*** Information given ***

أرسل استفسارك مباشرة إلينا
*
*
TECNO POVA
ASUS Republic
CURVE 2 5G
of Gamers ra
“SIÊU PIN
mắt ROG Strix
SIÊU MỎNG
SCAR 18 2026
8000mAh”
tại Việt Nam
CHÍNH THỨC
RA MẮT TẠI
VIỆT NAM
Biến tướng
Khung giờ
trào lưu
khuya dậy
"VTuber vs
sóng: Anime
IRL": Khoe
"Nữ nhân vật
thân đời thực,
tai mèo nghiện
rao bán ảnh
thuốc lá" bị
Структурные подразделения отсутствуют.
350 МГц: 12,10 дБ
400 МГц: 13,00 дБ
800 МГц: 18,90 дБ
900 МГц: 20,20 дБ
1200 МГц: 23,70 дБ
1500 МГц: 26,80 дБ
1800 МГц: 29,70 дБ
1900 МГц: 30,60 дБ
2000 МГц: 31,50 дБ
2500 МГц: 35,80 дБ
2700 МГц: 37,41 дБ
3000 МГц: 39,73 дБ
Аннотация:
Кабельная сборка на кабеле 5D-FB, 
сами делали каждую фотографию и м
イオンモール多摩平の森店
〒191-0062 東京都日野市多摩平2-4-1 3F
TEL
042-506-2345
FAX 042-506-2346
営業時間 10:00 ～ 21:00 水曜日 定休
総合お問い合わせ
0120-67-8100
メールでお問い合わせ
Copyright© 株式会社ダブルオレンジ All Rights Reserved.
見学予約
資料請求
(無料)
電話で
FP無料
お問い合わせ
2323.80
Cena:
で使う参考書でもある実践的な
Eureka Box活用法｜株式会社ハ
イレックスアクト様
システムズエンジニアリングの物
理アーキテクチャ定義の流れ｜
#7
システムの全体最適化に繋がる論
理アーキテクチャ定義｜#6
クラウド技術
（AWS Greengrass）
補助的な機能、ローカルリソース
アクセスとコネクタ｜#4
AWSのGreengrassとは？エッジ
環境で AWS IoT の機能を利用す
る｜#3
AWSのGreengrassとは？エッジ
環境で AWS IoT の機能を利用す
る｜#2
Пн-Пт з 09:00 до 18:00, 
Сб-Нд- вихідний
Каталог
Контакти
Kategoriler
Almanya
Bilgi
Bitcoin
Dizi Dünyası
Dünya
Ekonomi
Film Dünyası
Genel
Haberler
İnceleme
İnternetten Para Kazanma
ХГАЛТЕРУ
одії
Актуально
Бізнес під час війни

*** End of Information given ***

Please write out only the lines from the one containing "イオンモール多摩平の森店" to the end of the records above, exactly, both ends included.

イオンモール多摩平の森店
〒191-0062 東京都日野市多摩平2-4-1 3F
TEL
042-506-2345
FAX 042-506-2346
営業時間 10:00 ～ 21:00 水曜日 定休
総合お問い合わせ
0120-67-8100
メールでお問い合わせ
Copyright© 株式会社ダブルオレンジ All Rights Reserved.
見学予約
資料請求
(無料)
電話で
FP無料
お問い合わせ
2323.80
Cena:
で使う参考書でもある実践的な
Eureka Box活用法｜株式会社ハ
イレックスアクト様
システムズエンジニアリングの物
理アーキテクチャ定義の流れ｜
#7
システムの全体最適化に繋がる論
理アーキテクチャ定義｜#6
クラウド技術
（AWS Greengrass）
補助的な機能、ローカルリソース
アクセスとコネクタ｜#4
AWSのGreengrassとは？エッジ
環境で AWS IoT の機能を利用す
る｜#3
AWSのGreengrassとは？エッジ
環境で AWS IoT の機能を利用す
る｜#2
Пн-Пт з 09:00 до 18:00, 
Сб-Нд- вихідний
Каталог
Контакти
Kategoriler
Almanya
Bilgi
Bitcoin
Dizi Dünyası
Dünya
Ekonomi
Film Dünyası
Genel
Haberler
İnceleme
İnternetten Para Kazanma
ХГАЛТЕРУ
одії
Актуально
Бізнес під час війни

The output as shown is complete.